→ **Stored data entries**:
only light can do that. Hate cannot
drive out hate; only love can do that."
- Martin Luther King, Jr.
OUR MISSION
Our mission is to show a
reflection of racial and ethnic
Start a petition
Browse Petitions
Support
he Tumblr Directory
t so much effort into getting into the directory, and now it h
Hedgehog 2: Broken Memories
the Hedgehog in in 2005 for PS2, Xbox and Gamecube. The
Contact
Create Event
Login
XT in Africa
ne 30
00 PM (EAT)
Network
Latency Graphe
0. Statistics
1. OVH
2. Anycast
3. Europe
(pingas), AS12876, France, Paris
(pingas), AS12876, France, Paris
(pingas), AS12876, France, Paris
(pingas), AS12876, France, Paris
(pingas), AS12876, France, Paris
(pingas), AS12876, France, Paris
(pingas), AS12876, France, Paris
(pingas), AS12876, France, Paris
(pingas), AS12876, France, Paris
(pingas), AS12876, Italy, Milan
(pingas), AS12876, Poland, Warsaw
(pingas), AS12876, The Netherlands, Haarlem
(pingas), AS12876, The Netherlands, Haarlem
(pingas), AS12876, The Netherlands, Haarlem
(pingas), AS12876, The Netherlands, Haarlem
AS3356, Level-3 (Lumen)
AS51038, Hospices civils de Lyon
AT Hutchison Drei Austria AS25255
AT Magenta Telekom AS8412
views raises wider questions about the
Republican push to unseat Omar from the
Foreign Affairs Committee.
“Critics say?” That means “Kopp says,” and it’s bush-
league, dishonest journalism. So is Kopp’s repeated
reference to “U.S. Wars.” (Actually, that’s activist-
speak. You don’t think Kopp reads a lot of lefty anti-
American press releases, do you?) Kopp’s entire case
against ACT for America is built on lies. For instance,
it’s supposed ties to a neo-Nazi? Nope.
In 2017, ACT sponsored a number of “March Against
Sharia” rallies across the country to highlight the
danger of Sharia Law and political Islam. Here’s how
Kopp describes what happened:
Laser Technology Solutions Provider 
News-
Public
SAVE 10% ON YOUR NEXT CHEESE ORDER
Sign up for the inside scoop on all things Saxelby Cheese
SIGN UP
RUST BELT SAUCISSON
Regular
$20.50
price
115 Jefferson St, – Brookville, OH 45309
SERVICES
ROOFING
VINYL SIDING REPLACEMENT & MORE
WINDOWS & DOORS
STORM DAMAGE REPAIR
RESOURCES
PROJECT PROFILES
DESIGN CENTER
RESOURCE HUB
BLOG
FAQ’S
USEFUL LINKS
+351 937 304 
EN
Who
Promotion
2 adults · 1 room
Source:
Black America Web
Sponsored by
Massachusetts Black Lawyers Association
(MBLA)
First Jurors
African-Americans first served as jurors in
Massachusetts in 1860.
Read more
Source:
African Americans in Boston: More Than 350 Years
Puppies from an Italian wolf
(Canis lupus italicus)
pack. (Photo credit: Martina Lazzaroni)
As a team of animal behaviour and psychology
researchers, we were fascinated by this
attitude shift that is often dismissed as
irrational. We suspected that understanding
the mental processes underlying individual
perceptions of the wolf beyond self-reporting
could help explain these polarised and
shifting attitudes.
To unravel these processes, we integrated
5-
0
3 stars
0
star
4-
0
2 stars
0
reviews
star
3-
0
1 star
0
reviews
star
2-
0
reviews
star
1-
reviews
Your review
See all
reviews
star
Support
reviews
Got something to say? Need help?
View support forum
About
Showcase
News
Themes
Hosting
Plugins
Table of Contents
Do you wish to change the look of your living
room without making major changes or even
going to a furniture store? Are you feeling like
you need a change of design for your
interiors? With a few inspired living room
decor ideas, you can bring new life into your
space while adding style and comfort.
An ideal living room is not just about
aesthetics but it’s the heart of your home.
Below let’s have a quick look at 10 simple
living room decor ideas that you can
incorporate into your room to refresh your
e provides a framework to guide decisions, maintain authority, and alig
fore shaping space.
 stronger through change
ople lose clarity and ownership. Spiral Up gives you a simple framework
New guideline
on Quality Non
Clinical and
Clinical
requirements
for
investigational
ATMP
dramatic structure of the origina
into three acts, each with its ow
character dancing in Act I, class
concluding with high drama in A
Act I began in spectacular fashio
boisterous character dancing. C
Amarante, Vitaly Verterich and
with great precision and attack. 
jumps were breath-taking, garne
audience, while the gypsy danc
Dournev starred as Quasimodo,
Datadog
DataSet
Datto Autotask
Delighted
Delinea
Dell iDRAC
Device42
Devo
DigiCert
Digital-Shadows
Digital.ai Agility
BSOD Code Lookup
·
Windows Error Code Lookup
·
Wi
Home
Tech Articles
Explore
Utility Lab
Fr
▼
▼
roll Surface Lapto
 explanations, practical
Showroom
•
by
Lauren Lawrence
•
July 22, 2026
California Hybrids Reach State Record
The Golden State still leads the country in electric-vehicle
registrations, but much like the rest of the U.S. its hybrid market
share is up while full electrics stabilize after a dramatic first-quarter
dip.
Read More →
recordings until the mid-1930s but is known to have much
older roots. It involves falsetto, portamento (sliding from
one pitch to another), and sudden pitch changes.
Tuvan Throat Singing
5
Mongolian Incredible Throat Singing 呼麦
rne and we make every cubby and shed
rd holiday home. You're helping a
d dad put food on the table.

→ **Work required**: Here the output must be the lines above from the line with "on Quality Non" to the line with "registrations, but much", both included, duplicated word for word and nothing else.

→ **Written solution**:
on Quality Non
Clinical and
Clinical
requirements
for
investigational
ATMP
dramatic structure of the origina
into three acts, each with its ow
character dancing in Act I, class
concluding with high drama in A
Act I began in spectacular fashio
boisterous character dancing. C
Amarante, Vitaly Verterich and
with great precision and attack. 
jumps were breath-taking, garne
audience, while the gypsy danc
Dournev starred as Quasimodo,
Datadog
DataSet
Datto Autotask
Delighted
Delinea
Dell iDRAC
Device42
Devo
DigiCert
Digital-Shadows
Digital.ai Agility
BSOD Code Lookup
·
Windows Error Code Lookup
·
Wi
Home
Tech Articles
Explore
Utility Lab
Fr
▼
▼
roll Surface Lapto
 explanations, practical
Showroom
•
by
Lauren Lawrence
•
July 22, 2026
California Hybrids Reach State Record
The Golden State still leads the country in electric-vehicle
registrations, but much like the rest of the U.S. its hybrid market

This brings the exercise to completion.